Prep the pans and oven: Line a 12-cup muffin tin with paper liners.
Preheat the oven to 350°F (175°C). Make sure wet ingredients are at room temperature for a smoother batter.
Whisk dry ingredients: In a medium bowl, whisk flour, baking powder, and salt. Set aside.
Cream and combine: In a large bowl, beat the butter and both sugars until light and fluffy, about 2 minutes.
Mix in the oil until combined. Add eggs one at a time, then vanilla, scraping the bowl as needed.
Finish the batter: Stir the sour cream into the milk. Add the dry ingredients to the butter mixture in two additions, alternating with the milk mixture.
Mix just until combined. Do not overmix.
Fill and bake: Divide the batter evenly among liners, about two-thirds full. Bake 16–19 minutes, or until the tops spring back and a toothpick comes out clean.
Cool in the pan 5 minutes, then transfer to a rack to cool completely.
Make the frosting: Beat the softened butter until creamy. Gradually add powdered sugar, 1 cup at a time, beating on low at first, then medium. Add vanilla, a pinch of salt, and 2 tablespoons cream.
Beat until fluffy, 2–3 minutes. Adjust texture with more sugar (thicker) or cream (softer).

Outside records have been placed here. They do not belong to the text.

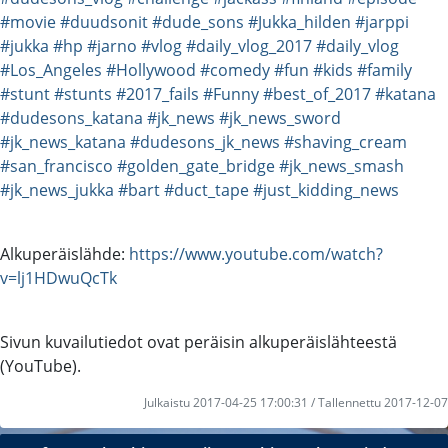
#movie
#duudsonit
#dude_sons
#Jukka_hilden
#jarppi
#jukka
#hp
#jarno
#vlog
#daily_vlog_2017
#daily_vlog
#Los_Angeles
#Hollywood
#comedy
#fun
#kids
#family
#stunt
#stunts
#2017_fails
#Funny
#best_of_2017
#katana
#dudesons_katana
#jk_news
#jk_news_sword
#jk_news_katana
#dudesons_jk_news
#shaving_cream
#san_francisco
#golden_gate_bridge
#jk_news_smash
#jk_news_jukka
#bart
#duct_tape
#just_kidding_news
Alkuperäislähde:
https://www.youtube.com/watch?
v=lj1HDwuQcTk
Sivun kuvailutiedot ovat peräisin alkuperäislähteestä
(YouTube).
Julkaistu 2017-04-25 17:00:31 / Tallennettu 2017-12-07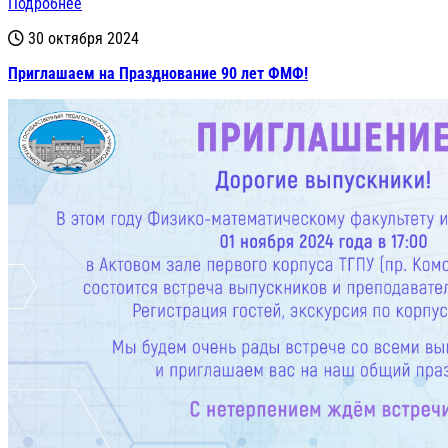
Подробнее
30 октября 2024
Приглашаем на Празднование 90 лет ФМФ!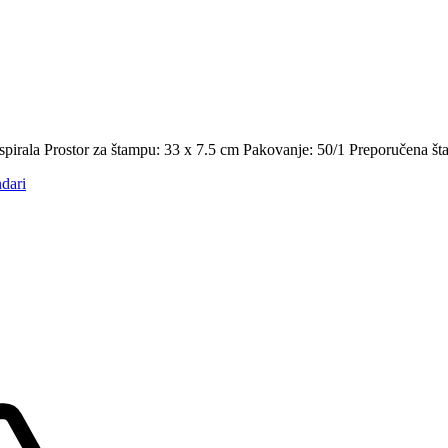
pirala Prostor za štampu: 33 x 7.5 cm Pakovanje: 50/1 Preporučena šta
ndari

Tint the frosting: Add yellow gel food coloring a little at a time until you reach a bright, bee-like yellow. Gel color keeps the frosting thick and vibrant.

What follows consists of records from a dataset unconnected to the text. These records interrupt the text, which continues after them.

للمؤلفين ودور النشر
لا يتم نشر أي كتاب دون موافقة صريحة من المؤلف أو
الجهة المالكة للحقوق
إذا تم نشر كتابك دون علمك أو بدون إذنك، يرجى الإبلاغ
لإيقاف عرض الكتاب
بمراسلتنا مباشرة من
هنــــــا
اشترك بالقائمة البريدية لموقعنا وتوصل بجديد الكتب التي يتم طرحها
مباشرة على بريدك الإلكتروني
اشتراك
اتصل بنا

Frost the cupcakes: Transfer frosting to a piping bag fitted with a large round or star tip.
Pipe a generous swirl on each cooled cupcake. You can also spread with an offset spatula for a rustic look.
Add the bees: Create a small oval “bee body” on top of each cupcake using a dome of yellow frosting or a dollop piped separately. Press in two mini chocolate chips for eyes.
Use a small piping bag of melted chocolate (cooled slightly) to draw 2–3 thin stripes across each bee.
Finish with wings: Gently press two almond slices into the frosting on top of each bee to form wings. If serving to nut-free guests, use white chocolate chips cut in half or small fondant teardrops.
Set and serve: Chill the decorated cupcakes for 10–15 minutes to set the chocolate stripes, then serve at room temperature for the best texture.